First foray into Vietnam. Mapletree Logistics Centre will be MLT’s first acquisition in Vietnam. Vietnam is an emerging market in Asia which offers a competitive cost structure and a growing middle-class population. Real GDP growth averaged 7.3% from 2005 to 2009, while forecasts for 2010-11 are 6.5%. Vietnam is also attractive to the logistics, manufacturing, retail, information technology and basic materials industries, among others. The Vietnamese government intends to improve infrastructure by investing as much as 10% of GDP on the transport, energy and telecommunication sectors. This is likely to boost demand for logistics services, and warehouse space. We believe the decision to enter this market is also related to the sponsor’s presence there. The sponsor is developing two more projects in Vietnam. The company hopes to acquire these over the next few years.

Comments

Accretive acquisitions. The three acquisitions are rather attractive in terms of yields. The Vietnam acquisition offers the highest net property income (NPI) yield of 10.3%, which is attractive against MLT’s current portfolio NPI yield of 6.2%. However, there could be some near-term risks in renewals with leases expiring over the next 1-3 years. The Japanese property has a high NPI yield of 6.8% vs. MLT’s Japanese portfolio yield of 5%, and an existing 10-year lease that will expire in 2019. The Singapore asset also has an attractive yield of 8.05% vs. the Singapore portfolio yield of 7.1% with a 10-year leaseback arrangement with the vendor, Natural Cool Holdings.

Full debt funding for now; gearing to reach 40%. Due to the small quantum of the acquisitions, MLT will be funding its purchases fully with debt for now. It has sufficient credit lines although it is not clear what the cost of debt will be. The manager estimates that asset leverage will reach 40.2% (from 38.6%) after the acquisition.

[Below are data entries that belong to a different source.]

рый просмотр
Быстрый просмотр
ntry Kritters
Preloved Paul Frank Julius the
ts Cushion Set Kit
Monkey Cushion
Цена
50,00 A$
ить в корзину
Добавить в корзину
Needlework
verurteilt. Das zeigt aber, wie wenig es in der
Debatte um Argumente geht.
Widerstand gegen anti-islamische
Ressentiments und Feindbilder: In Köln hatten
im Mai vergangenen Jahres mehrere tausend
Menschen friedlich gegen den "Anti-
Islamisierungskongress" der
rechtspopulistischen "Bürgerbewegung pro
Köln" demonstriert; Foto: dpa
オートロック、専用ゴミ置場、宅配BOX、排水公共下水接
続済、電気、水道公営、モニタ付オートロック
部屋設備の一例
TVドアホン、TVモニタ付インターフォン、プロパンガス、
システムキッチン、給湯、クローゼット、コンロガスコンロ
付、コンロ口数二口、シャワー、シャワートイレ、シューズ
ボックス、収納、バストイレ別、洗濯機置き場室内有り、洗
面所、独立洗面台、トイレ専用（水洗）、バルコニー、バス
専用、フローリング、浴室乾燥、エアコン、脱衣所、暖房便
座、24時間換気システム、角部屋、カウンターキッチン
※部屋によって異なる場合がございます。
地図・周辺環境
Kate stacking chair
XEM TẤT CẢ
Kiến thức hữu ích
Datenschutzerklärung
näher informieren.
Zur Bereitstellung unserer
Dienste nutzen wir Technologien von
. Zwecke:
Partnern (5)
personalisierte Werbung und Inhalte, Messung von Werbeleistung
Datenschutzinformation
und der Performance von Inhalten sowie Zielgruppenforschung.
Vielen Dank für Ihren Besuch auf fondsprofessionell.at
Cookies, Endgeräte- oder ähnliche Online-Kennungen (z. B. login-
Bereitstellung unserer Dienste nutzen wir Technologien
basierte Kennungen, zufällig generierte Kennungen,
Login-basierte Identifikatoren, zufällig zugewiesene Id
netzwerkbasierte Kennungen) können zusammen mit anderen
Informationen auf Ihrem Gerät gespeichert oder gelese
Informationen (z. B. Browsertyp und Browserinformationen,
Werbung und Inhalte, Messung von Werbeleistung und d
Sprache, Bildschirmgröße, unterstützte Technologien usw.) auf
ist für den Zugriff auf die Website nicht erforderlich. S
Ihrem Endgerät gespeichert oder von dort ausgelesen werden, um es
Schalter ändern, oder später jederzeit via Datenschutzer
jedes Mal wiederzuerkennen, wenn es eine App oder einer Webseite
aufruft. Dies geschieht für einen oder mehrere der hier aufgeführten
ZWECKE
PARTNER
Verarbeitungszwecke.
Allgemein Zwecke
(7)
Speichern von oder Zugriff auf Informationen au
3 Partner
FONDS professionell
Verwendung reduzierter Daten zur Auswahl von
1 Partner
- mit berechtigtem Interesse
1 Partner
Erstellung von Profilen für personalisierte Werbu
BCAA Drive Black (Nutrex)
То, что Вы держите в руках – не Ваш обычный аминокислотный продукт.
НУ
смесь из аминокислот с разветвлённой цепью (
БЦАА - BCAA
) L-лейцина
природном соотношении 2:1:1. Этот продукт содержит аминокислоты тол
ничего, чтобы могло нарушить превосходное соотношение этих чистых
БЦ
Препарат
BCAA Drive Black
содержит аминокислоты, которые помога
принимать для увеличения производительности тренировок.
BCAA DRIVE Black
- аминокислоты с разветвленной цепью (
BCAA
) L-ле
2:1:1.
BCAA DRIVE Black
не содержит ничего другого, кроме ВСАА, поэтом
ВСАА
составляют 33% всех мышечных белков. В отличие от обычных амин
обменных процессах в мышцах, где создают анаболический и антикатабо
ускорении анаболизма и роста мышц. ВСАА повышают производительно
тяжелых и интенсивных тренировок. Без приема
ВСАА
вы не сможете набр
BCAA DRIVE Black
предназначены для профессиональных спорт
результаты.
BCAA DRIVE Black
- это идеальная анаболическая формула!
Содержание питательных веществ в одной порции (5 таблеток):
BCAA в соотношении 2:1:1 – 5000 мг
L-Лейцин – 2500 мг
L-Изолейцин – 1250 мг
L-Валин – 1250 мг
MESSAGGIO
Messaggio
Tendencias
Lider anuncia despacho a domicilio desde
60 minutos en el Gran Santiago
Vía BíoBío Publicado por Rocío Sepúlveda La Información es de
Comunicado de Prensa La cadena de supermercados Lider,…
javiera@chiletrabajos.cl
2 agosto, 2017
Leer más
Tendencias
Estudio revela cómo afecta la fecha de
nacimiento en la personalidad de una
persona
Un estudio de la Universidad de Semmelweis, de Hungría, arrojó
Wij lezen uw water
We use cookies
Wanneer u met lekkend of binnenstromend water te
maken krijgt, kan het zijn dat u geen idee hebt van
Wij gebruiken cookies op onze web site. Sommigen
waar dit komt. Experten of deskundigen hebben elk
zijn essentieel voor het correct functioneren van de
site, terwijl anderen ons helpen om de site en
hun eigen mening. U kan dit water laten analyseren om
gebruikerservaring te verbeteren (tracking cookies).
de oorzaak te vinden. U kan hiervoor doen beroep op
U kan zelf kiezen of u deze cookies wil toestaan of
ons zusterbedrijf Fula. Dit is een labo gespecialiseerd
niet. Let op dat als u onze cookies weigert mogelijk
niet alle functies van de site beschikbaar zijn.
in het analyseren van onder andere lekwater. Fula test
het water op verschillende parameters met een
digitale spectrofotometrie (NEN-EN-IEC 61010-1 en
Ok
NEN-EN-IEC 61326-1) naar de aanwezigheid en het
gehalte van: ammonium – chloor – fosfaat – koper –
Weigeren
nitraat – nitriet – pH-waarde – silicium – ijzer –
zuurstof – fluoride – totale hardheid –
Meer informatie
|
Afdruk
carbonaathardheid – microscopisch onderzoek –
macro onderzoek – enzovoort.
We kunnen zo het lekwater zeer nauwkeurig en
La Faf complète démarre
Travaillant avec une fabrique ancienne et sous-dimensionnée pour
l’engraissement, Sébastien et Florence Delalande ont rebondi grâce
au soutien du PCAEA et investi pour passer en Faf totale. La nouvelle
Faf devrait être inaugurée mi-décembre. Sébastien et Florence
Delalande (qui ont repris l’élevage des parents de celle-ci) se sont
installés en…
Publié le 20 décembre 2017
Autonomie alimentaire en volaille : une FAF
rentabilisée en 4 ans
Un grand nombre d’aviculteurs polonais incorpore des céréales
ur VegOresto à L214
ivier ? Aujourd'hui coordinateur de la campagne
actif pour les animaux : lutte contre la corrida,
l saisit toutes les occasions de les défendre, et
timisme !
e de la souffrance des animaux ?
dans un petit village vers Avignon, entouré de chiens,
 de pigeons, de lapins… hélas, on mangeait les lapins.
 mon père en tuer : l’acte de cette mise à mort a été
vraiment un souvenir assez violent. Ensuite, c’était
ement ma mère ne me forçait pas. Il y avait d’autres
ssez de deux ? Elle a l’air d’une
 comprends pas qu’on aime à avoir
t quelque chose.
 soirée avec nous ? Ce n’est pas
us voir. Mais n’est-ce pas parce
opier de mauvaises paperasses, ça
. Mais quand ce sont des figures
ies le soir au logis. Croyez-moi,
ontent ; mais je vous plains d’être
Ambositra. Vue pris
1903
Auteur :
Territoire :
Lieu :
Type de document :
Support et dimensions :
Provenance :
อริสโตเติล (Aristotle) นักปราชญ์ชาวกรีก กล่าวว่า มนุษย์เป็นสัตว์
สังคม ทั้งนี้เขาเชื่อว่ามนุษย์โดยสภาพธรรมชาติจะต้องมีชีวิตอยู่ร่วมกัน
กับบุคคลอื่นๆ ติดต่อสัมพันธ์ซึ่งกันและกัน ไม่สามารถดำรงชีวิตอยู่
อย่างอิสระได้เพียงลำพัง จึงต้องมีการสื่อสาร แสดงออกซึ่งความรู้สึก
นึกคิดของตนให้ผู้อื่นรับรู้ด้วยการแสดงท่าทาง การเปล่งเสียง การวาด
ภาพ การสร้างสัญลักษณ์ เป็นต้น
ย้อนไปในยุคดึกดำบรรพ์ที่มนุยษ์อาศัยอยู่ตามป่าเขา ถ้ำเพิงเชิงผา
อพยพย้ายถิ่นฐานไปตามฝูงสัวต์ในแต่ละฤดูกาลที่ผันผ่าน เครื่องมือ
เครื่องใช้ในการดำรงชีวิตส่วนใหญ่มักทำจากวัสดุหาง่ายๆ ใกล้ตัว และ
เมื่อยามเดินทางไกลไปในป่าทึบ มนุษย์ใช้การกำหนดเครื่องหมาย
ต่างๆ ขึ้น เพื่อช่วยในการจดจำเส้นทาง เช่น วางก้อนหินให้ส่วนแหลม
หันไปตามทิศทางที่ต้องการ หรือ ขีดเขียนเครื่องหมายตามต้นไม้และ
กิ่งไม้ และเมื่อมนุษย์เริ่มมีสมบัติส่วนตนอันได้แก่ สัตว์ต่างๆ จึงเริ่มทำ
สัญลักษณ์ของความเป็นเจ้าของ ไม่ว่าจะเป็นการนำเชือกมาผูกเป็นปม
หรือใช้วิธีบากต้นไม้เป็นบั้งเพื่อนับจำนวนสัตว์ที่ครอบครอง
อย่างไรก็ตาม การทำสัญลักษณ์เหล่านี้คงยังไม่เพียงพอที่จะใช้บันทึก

Impact on DPU positive though not material. We estimate an incremental DPU of 0.12ct, assuming the properties are held for a full year, and cost of debt of 2.5% (the current portfolio’s cost of debt). This is about 2% of our FY10 DPU forecast of 6.14cts. Although the acquisitions are accretive, the impact on DPU will not be material.

Valuation and recommendation

Maintain Neutral. We maintain our estimates as we had already assumed S$357m of acquisitions for FY10. Blended yields of 7.9% meet our net-yield expectations. We maintain our Neutral rating as risks in a developing market like Vietnam are high particularly with leases expiring in the short term, and MLT could possibly require equity at a later stage, which could dilute its acquisition yields.